And CEED is active in realising that potential
The idea of ecosystem services emphasizes the benefits that nature provides – benefits that are both tangible and intangible. This, among other things, includes the production of food and clean water, the regulation of floods, the provision of recreation and scenic beauty, a connection to place, and inspiration. These are things that make life possible and worthwhile.
Ecosystem-service assessments have become very popular within both scientific and policy circles as a means of documenting the values that humans place on ecosystems and of evaluating the benefits arising from nature.
Not everyone is happy with this approach. A recurring critique is that the ecosystem-services concept reduces nature to a dollar value that can be sold, used and (sometimes) abused. We appreciate this concern, but also see that quantifying and valuing the benefits that nature provides people gives us another data point for use in appraising solutions.
CEED is active in the field of assessing ecosystem services. Our particular focus is on using the information provided by such assessments to improve environmental decision-making. Our researchers were involved in the Millennium Ecosystem Assessment (over a decade ago), have been active contributors to GEOBON (Group on Earth Observations Biodiversity Observation Network) processes, and are lead authors in several IPBES (Intergovernmental Science-Policy Platform on Biodiversity and Ecosystem Services) initiatives (see Decision Point #61).
This special issue of Decision Point brings you a selection of our work in this area. Up front we have Vanessa Adams describing how sustainable development and the protection of ecosystem services is all about respecting the different values people have for a region (in this case the Daly Catchment in the Northern Territory). She uses a scenario-based approach to evaluate options.
Jessie Wells assesses flood events and its impacts on local people in Indonesian Borneo. Given how data sparse this region is she uses novel sources of information, villager interviews and newspaper reports, to deliver insights on how landscape changes have influenced the regulating service of flood mitigation. Still on Borneo, Elizabeth Law shows that it is possible to achieve both biodiversity conservation and ecosystem-service benefits in mixed tropical forests and thereby meet production expectations and conservation targets simultaneously.

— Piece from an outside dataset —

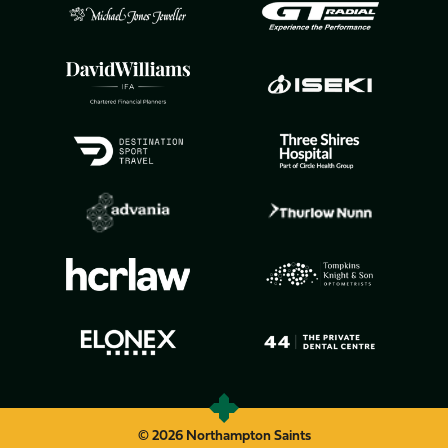
© 2026 Northampton Saints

Fleur Maseyk then takes us across the ditch to present farmers’ perspectives on the costs and benefits of replanting riparian margins in the Taranaki ring plain in New Zealand.
Rebecca Runting reviews a large body of ecosystem-service studies to see how climate change is affecting the benefits provided by nature. She provides guidelines on how to integrate climate change into ecosystem-service assessments.
Nooshin Torabi determines factors most likely to influence program participation in biodiverse carbon planting and Marit Kragt complements this with the results of an Australia-wide choice experiment on the public’s willingness-to-pay for climate change mitigation by farmers.
Brett Bryan then discusses designer policies and assesses the mix of regulations, targeting, levies and incentive payments that will deliver the best outcomes for biodiversity benefits and carbon sequestration.
The central challenge of the century ahead is to develop economic, social, and governance systems capable of ending poverty and achieving sustainability while securing the life-support systems underpinning human well-being. Essential to meeting this challenge is the incorporation of ecosystem services into decision-making. We hope the stories presented here in this issue of Decision Point provide some insights into what this means and how it might be achieved.
Accounting for ecosystem services may not be the complete solution to meeting the conservation challenges facing us but it is another important tool that promises to improve our capacity to make more informed environmental decisions.